Could you output each record below exactly as it stands and leave the pictures out?

[Opening SOURCE MATERIAL section]

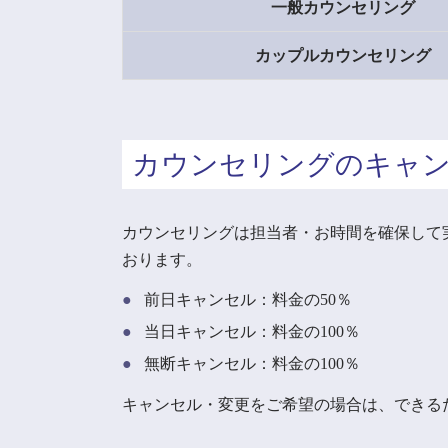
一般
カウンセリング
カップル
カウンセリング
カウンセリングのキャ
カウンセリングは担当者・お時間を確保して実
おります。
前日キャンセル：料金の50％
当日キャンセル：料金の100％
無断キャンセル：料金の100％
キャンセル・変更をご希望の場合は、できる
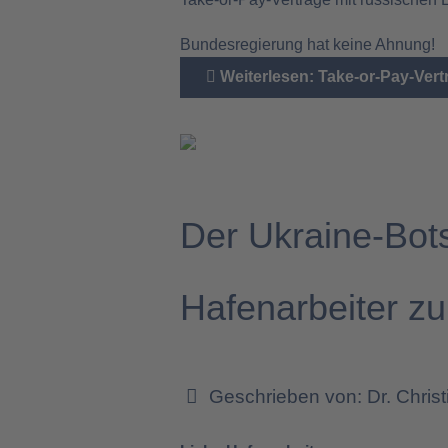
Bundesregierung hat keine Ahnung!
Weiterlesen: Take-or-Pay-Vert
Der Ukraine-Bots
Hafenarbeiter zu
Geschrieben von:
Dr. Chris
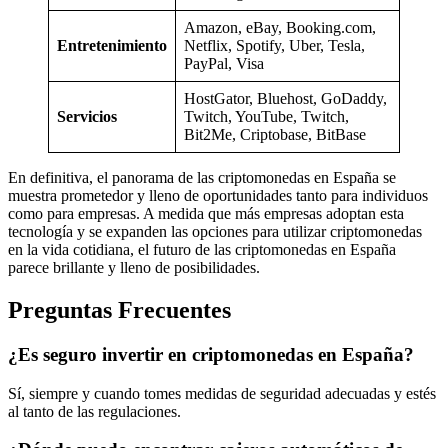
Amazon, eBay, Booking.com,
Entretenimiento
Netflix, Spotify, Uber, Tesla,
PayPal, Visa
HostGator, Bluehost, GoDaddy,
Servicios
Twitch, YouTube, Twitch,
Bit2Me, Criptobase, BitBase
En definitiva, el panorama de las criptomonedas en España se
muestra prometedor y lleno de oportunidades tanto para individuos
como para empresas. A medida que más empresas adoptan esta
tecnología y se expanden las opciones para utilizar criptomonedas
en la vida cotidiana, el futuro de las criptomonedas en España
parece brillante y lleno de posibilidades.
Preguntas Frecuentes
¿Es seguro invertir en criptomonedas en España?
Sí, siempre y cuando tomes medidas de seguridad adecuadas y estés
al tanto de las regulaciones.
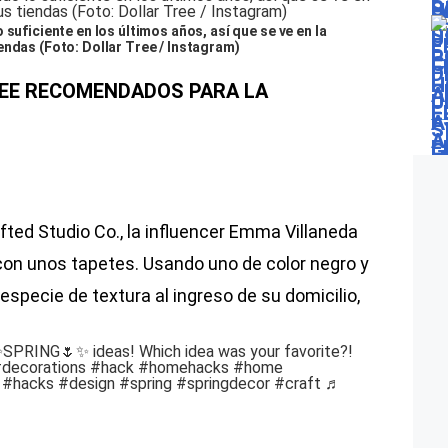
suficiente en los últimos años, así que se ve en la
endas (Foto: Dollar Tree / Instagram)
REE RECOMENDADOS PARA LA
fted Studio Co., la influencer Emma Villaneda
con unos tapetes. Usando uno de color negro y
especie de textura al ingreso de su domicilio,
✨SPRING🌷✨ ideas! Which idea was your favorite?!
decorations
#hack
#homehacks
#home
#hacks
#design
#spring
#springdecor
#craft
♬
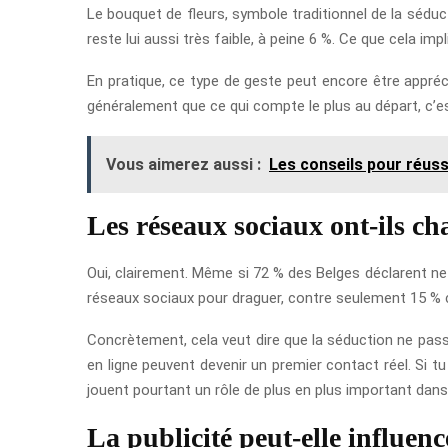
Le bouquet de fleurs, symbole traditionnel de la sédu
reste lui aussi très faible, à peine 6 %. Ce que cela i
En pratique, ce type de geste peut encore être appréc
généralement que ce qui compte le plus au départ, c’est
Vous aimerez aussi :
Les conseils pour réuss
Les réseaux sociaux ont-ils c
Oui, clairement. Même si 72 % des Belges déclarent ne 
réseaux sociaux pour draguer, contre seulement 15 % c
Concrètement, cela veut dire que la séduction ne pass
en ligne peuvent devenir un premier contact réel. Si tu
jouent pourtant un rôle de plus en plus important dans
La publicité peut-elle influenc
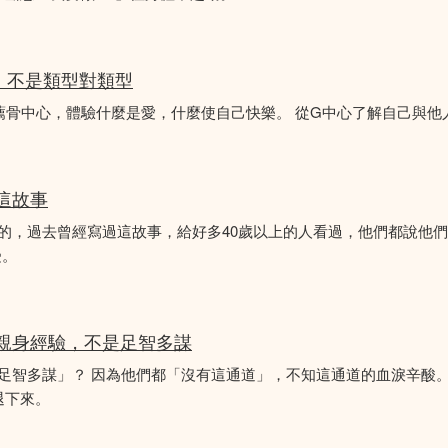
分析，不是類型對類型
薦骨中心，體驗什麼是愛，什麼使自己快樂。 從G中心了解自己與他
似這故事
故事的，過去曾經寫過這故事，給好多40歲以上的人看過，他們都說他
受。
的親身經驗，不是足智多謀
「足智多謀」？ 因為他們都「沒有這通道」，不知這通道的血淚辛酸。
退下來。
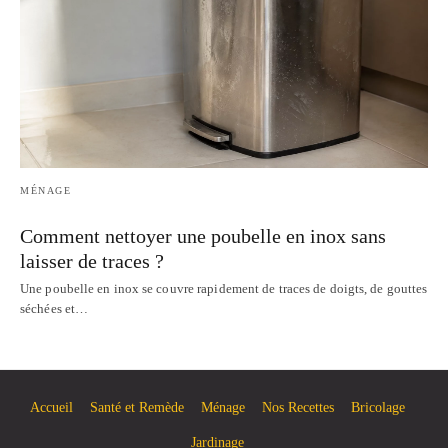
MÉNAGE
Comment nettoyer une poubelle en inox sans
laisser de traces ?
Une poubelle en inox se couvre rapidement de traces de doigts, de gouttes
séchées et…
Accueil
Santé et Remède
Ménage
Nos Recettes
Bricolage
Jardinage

[Closing SOURCE MATERIAL section]

● EXERCISE SOLUTION
一般
カウンセリング
カップル
カウンセリング
カウンセリングのキャ
カウンセリングは担当者・お時間を確保して実
おります。
前日キャンセル：料金の50％
当日キャンセル：料金の100％
無断キャンセル：料金の100％
キャンセル・変更をご希望の場合は、できる
Bundesregierung hat keine Ahnung!
Weiterlesen: Take-or-Pay-Vert
Der Ukraine-Bots
Hafenarbeiter zu
Geschrieben von:
Dr. Chris
Amazon, eBay, Booking.com,
Entretenimiento
Netflix, Spotify, Uber, Tesla,
PayPal, Visa
HostGator, Bluehost, GoDaddy,
Servicios
Twitch, YouTube, Twitch,
Bit2Me, Criptobase, BitBase
En definitiva, el panorama de las criptomonedas en España se
muestra prometedor y lleno de oportunidades tanto para individuos
como para empresas. A medida que más empresas adoptan esta
tecnología y se expanden las opciones para utilizar criptomonedas
en la vida cotidiana, el futuro de las criptomonedas en España
parece brillante y lleno de posibilidades.
Preguntas Frecuentes
¿Es seguro invertir en criptomonedas en España?
Sí, siempre y cuando tomes medidas de seguridad adecuadas y estés
al tanto de las regulaciones.
suficiente en los últimos años, así que se ve en la
endas (Foto: Dollar Tree / Instagram)
REE RECOMENDADOS PARA LA
fted Studio Co., la influencer Emma Villaneda
con unos tapetes. Usando uno de color negro y
especie de textura al ingreso de su domicilio,
✨SPRING🌷✨ ideas! Which idea was your favorite?!
decorations
#hack
#homehacks
#home
#hacks
#design
#spring
#springdecor
#craft
♬
Le bouquet de fleurs, symbole traditionnel de la sédu
reste lui aussi très faible, à peine 6 %. Ce que cela i
En pratique, ce type de geste peut encore être appréc
généralement que ce qui compte le plus au départ, c’est
Vous aimerez aussi :
Les conseils pour réuss
Les réseaux sociaux ont-ils c
Oui, clairement. Même si 72 % des Belges déclarent ne 
réseaux sociaux pour draguer, contre seulement 15 % c
Concrètement, cela veut dire que la séduction ne pass
en ligne peuvent devenir un premier contact réel. Si tu
jouent pourtant un rôle de plus en plus important dans
La publicité peut-elle influenc
分析，不是類型對類型
薦骨中心，體驗什麼是愛，什麼使自己快樂。 從G中心了解自己與他
似這故事
故事的，過去曾經寫過這故事，給好多40歲以上的人看過，他們都說他
受。
的親身經驗，不是足智多謀
「足智多謀」？ 因為他們都「沒有這通道」，不知這通道的血淚辛酸。
退下來。
MÉNAGE
Comment nettoyer une poubelle en inox sans
laisser de traces ?
Une poubelle en inox se couvre rapidement de traces de doigts, de gouttes
séchées et…
Accueil
Santé et Remède
Ménage
Nos Recettes
Bricolage
Jardinage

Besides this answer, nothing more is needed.